But then, of course, your brain starts to buzz with all the possibilities of the amazing stamps on offer - what to do, what to do? Well, here's my starter for ten... a mobile, and possibly one of the trickiest things to photograph that I've ever made! So I'm afraid there are quite a few pictures, trying to capture its essence... and it's well worth clicking on them for a larger view occasionally!
Now my "crafty" name of Butterfly was pretty much an accident - I've never really been much of a lepidopterist, but having adopted the name, I do seem to be drawn to them, craftily at least, quite often.
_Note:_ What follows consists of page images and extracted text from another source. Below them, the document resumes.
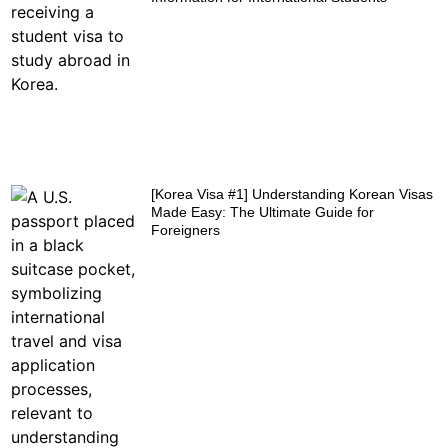
[Korea Visa #1] Understanding Korean Visas
Made Easy: The Ultimate Guide for
Foreigners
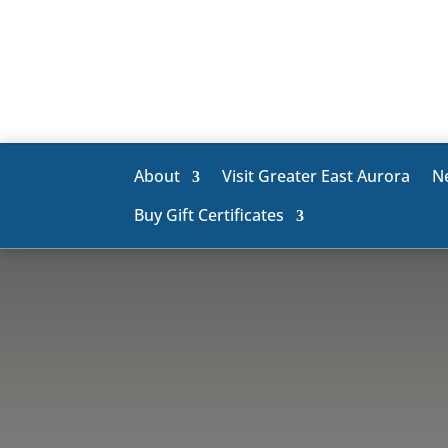
About
Visit Greater East Aurora
N
Buy Gift Certificates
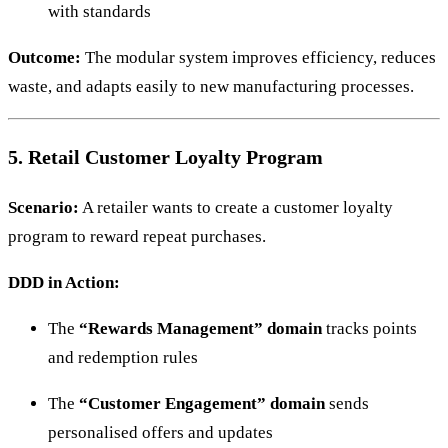
with standards
Outcome:
The modular system improves efficiency, reduces
waste, and adapts easily to new manufacturing processes.
5. Retail Customer Loyalty Program
Scenario:
A retailer wants to create a customer loyalty
program to reward repeat purchases.
DDD in Action:
The
“Rewards Management” domain
tracks points
and redemption rules
The
“Customer Engagement” domain
sends
personalised offers and updates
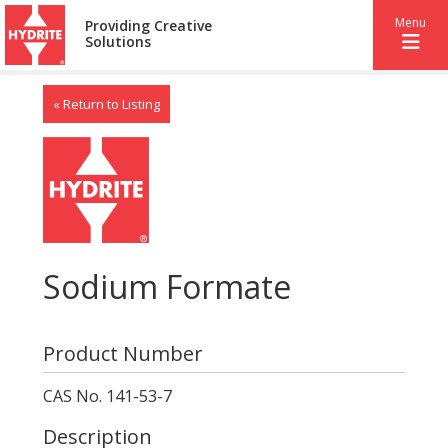
Menu
Providing Creative
Solutions
« Return to Listing
Sodium Formate
Product Number
CAS No. 141-53-7
Description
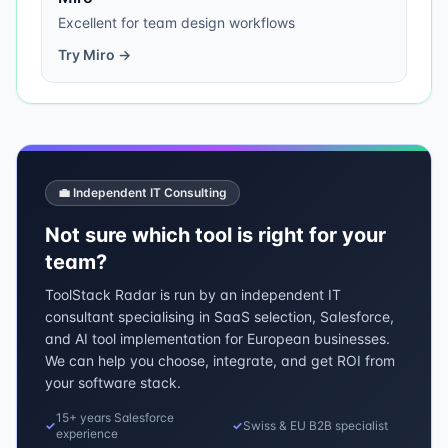
Excellent for team design workflows
Try
Miro
→
💼 Independent IT Consulting
Not sure which tool is right for your
team?
ToolStack Radar is run by an independent IT
consultant specialising in SaaS selection, Salesforce,
and AI tool implementation for European businesses.
We can help you choose, integrate, and get ROI from
your software stack.
15+ years Salesforce
✓
✓
Swiss & EU B2B specialist
experience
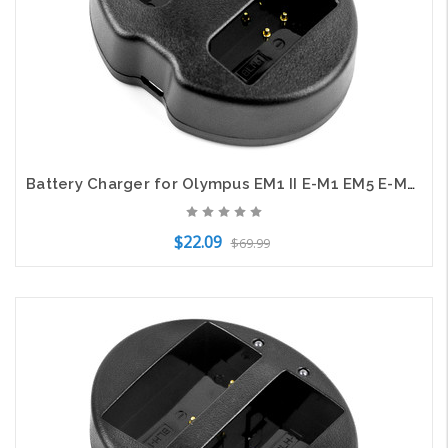
Battery Charger for Olympus EM1 II E-M1 EM5 E-M5 OM-D Camera BCN-1 BLN-1 USB
$22.09
$69.99
Add to Cart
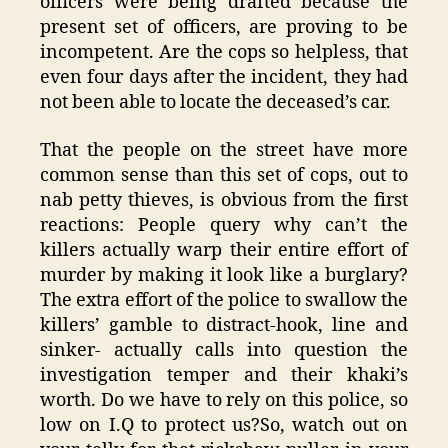
officers were being drafted because the
present set of officers, are proving to be
incompetent. Are the cops so helpless, that
even four days after the incident, they had
not been able to locate the deceased’s car.
That the people on the street have more
common sense than this set of cops, out to
nab petty thieves, is obvious from the first
reactions: People query why can’t the
killers actually warp their entire effort of
murder by making it look like a burglary?
The extra effort of the police to swallow the
killers’ gamble to distract-hook, line and
sinker- actually calls into question the
investigation temper and their khaki’s
worth. Do we have to rely on this police, so
low on I.Q to protect us?So, watch out on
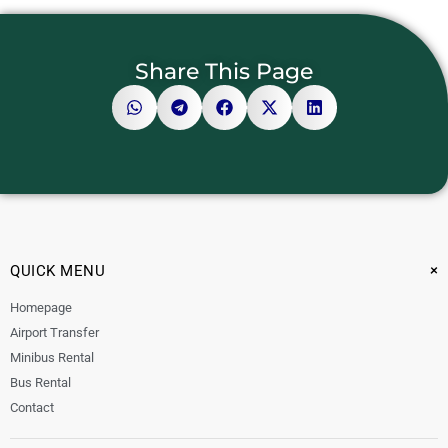
Share This Page
+
QUICK MENU
Homepage
Airport Transfer
Minibus Rental
Bus Rental
Contact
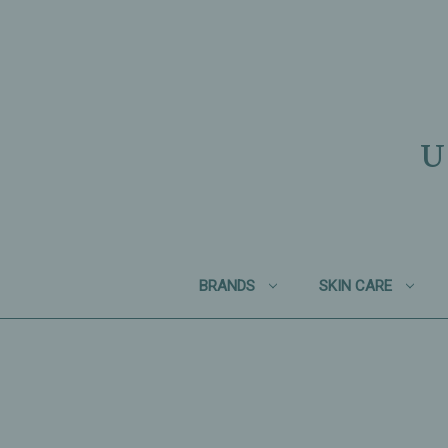
U
BRANDS
SKIN CARE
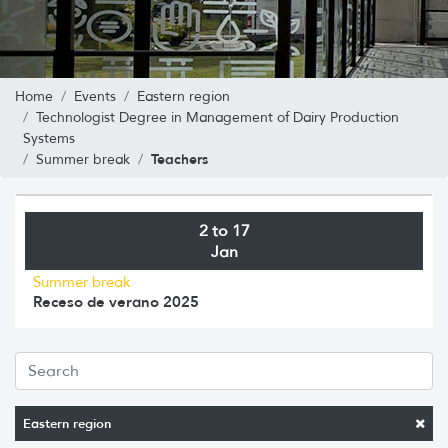
Home
Events
Eastern region
Technologist Degree in Management of Dairy Production
Systems
Teachers
Summer break
2 to 17
Jan
Summer break
Receso de verano 2025
Eastern region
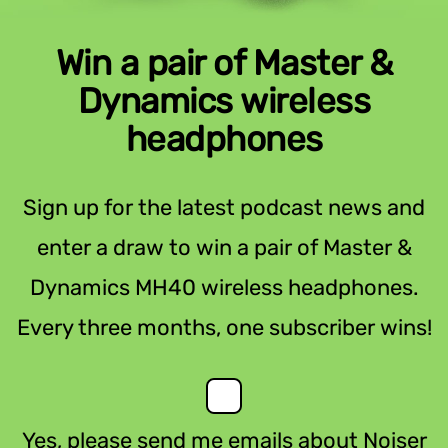
Win a pair of Master &
Dynamics wireless
headphones
Sign up for the latest podcast news and
enter a draw to win a pair of Master &
Dynamics MH40 wireless headphones.
Every three months, one subscriber wins!
Yes, please send me emails about Noiser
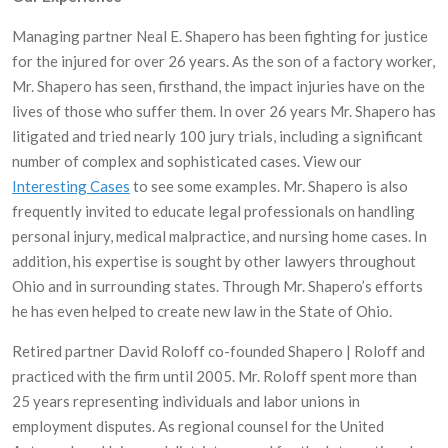
Managing partner Neal E. Shapero has been fighting for justice
for the injured for over 26 years. As the son of a factory worker,
Mr. Shapero has seen, firsthand, the impact injuries have on the
lives of those who suffer them. In over 26 years Mr. Shapero has
litigated and tried nearly 100 jury trials, including a significant
number of complex and sophisticated cases. View our
Interesting Cases
to see some examples. Mr. Shapero is also
frequently invited to educate legal professionals on handling
personal injury, medical malpractice, and nursing home cases. In
addition, his expertise is sought by other lawyers throughout
Ohio and in surrounding states. Through Mr. Shapero’s efforts
he has even helped to create new law in the State of Ohio.
Retired partner David Roloff co-founded Shapero | Roloff and
practiced with the firm until 2005. Mr. Roloff spent more than
25 years representing individuals and labor unions in
employment disputes. As regional counsel for the United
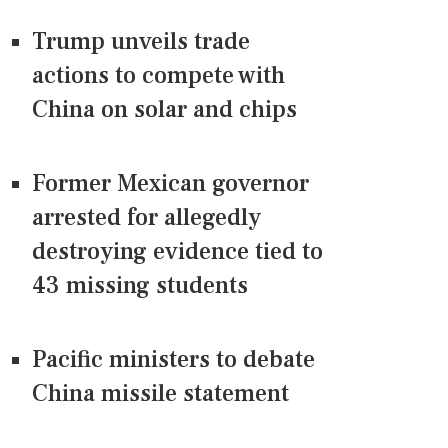
Trump unveils trade
actions to compete with
China on solar and chips
Former Mexican governor
arrested for allegedly
destroying evidence tied to
43 missing students
Pacific ministers to debate
China missile statement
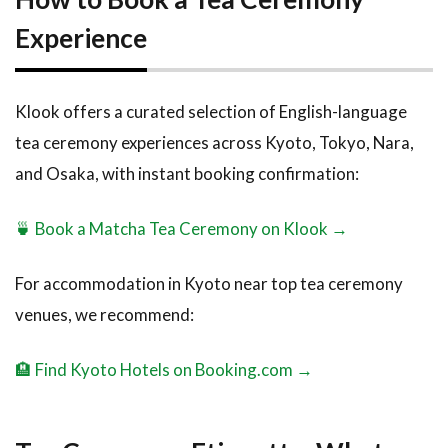
Experience
Klook offers a curated selection of English-language
tea ceremony experiences across Kyoto, Tokyo, Nara,
and Osaka, with instant booking confirmation:
🍵 Book a Matcha Tea Ceremony on Klook →
For accommodation in Kyoto near top tea ceremony
venues, we recommend:
🏨 Find Kyoto Hotels on Booking.com →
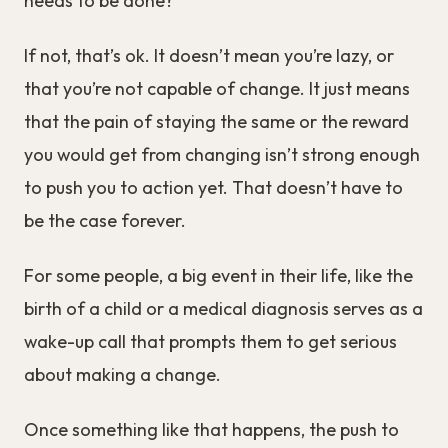
needs to be done?
If not, that’s ok. It doesn’t mean you’re lazy, or
that you’re not capable of change. It just means
that the pain of staying the same or the reward
you would get from changing isn’t strong enough
to push you to action yet. That doesn’t have to
be the case forever.
For some people, a big event in their life, like the
birth of a child or a medical diagnosis serves as a
wake-up call that prompts them to get serious
about making a change.
Once something like that happens, the push to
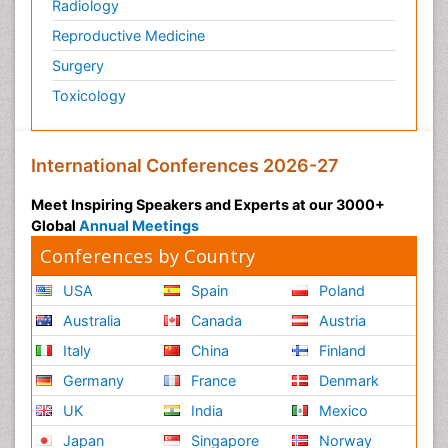
Radiology
Reproductive Medicine
Surgery
Toxicology
International Conferences 2026-27
Meet Inspiring Speakers and Experts at our 3000+
Global
Annual Meetings
Conferences by Country
USA
Spain
Poland
Australia
Canada
Austria
Italy
China
Finland
Germany
France
Denmark
UK
India
Mexico
Japan
Singapore
Norway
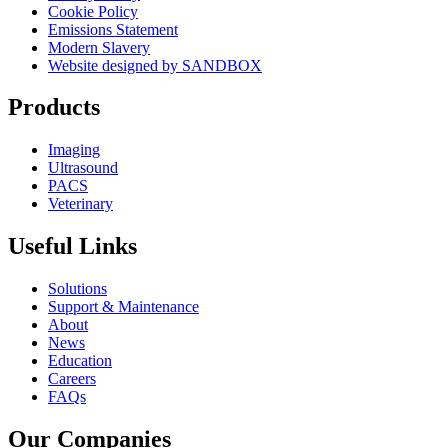
Cookie Policy
Emissions Statement
Modern Slavery
Website designed by SANDBOX
Products
Imaging
Ultrasound
PACS
Veterinary
Useful Links
Solutions
Support & Maintenance
About
News
Education
Careers
FAQs
Our Companies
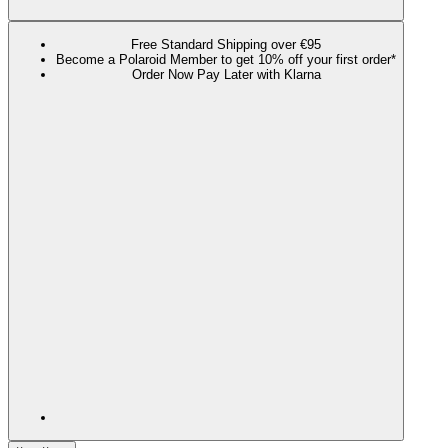
Free Standard Shipping over €95
Become a Polaroid Member to get 10% off your first order*
Order Now Pay Later with Klarna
It all started with a little floristry frame I bought in the Czech Republic. I got three of them at the time, and last time I used one it gave me headaches, so I knew the chances were it would go that way again!
I also added some Perfect Pearls Mist both to the craft mat and onto the paper as I was drying it so that I could create lots of iridescence within the colours.
Then I got busy stamping... I used Archival inks, mainly in Cobalt, Olive and Library Green - either individually or blending them on the stamp - but occasionally I also zhuzhed it up with a bit of Aquamarine!
But others were too asymmetrical for that. I toyed with stamping on tissue and using the reverse, but in the end I decided to go for something more abstract. I used my Viva metallic paints - one in Turquoise and one in Golden Green - to paint the backs of the asymmetrical insects. These are some of the most beautiful iridescent paints I've ever seen!
Then I used one of the lovely Calligraphic Mats stamped in either Library Green or Cobalt Archival to provide some decoration across the gleaming paint.
Then it was UTEE time! And this was where I had one of my accidental brainwaves. As I was adding the UTEE - great for protecting vulnerable antennae, and adding beautiful glossiness, as well as having the effect of intensifying the colours - I realised that it made the wings mouldable. So once everything was safely coated on both sides, I went through again, heating lightly and shaping the wings for flight.
Let's skip over the part where I tried all sorts of ways to string'em up - raffia, twine, gold wire - and go straight to the elegantly simple solution: ribbon. Not only easier to thread onto than most of those others, but also they were all far more prepared to sit nice and perkily with just the folded ribbon holding them in flight... no need for knots beneath each insect, or glue.
Still fiddly - don't get me wrong! - to get them all threaded in the right order, the right way up, balancing the different insects and heights. But eventually I was pretty happy...
Cue lots of fun and swearing as I attempted to glue minute portions of glossy butterfly to a single twig within the frame at exactly the angle required.
And then a couple just balancing on the upright tower part at the centre... more angling, more bad words, and a bit of cheating by tucking bits of dragonfly into the weave of the twigs!
Thank you for sticking with me through one of my trademark lengthy posts. I've tried to give you some idea of the journey and some idea of the finished piece... Of course the real joy lies in the movement as the butterflies and dragonflies flutter in the breeze. (Not when you're trying to take photographs of it in a biting wind, though!) I'll have some more projects to share with you through the course of the month, but for now I'll wish you very happy crafting.